• **Assignment**:
When the string "vers" appears in a line of the records, show the whole line.

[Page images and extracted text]
↓↓↓

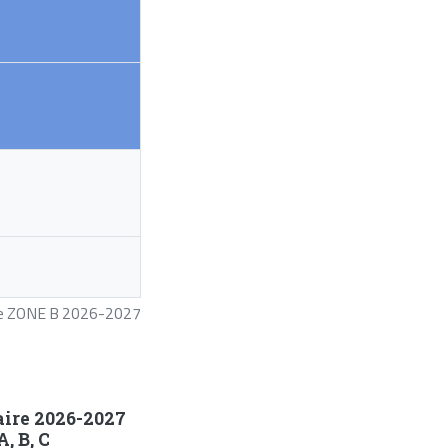
ire ZONE B 2026-2027
aire 2026-2027
, B, C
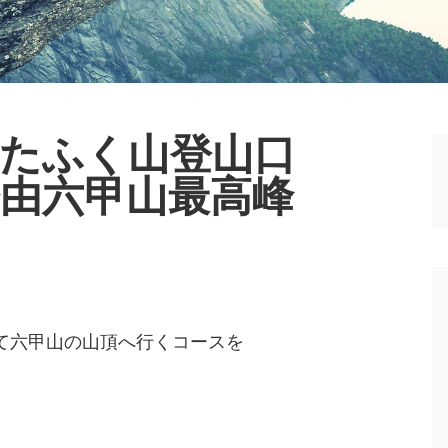
たふく山登山口
由六甲山最高峰
て六甲山の山頂へ行くコースを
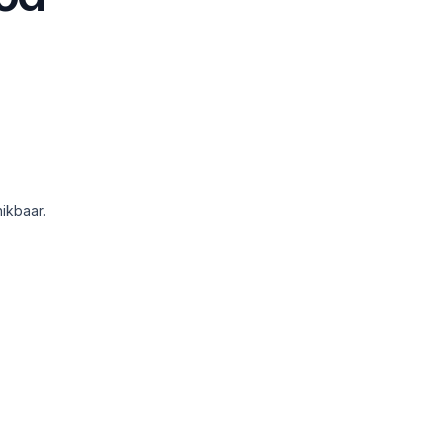
ikbaar.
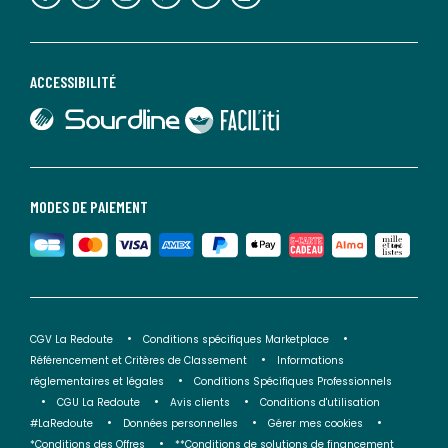
ACCESSIBILITÉ
lien vers Sourdline
lien vers Faciliti
MODES DE PAIEMENT
CGV La Redoute
Conditions spécifiques Marketplace
Référencement et Critères de Classement
Informations
réglementaires et légales
Conditions Spécifiques Professionnels
CGU La Redoute
Avis clients
Conditions d'utilisation
#LaRedoute
Données personnelles
Gérer mes cookies
*Conditions des Offres
**Conditions de solutions de financement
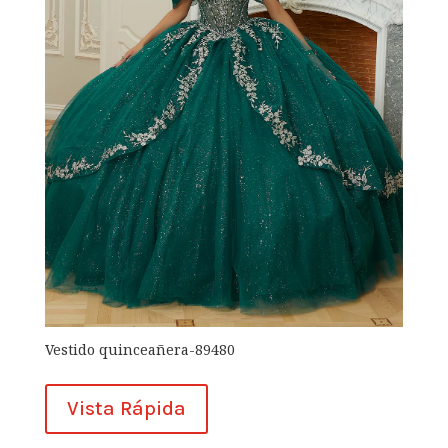
Vestido quinceañera-89480
Vista Rápida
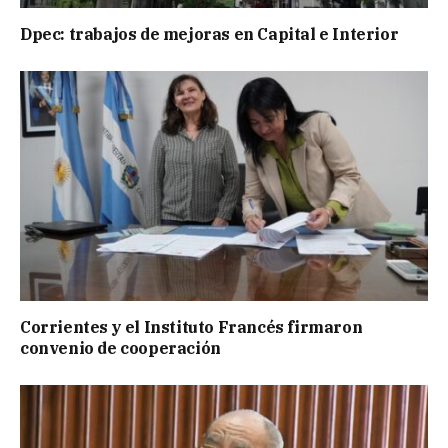
Dpec: trabajos de mejoras en Capital e Interior
Corrientes y el Instituto Francés firmaron
convenio de cooperación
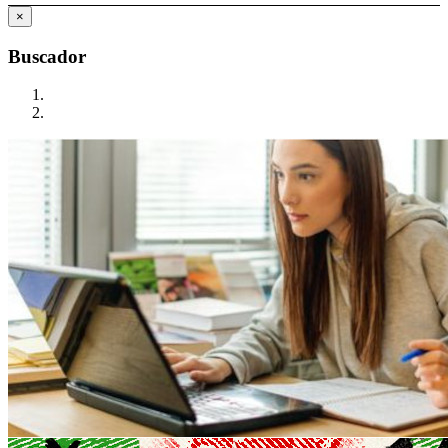
×
Buscador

↑↑↑

• **Written answer**:
lien vers Sourdline
lien vers Faciliti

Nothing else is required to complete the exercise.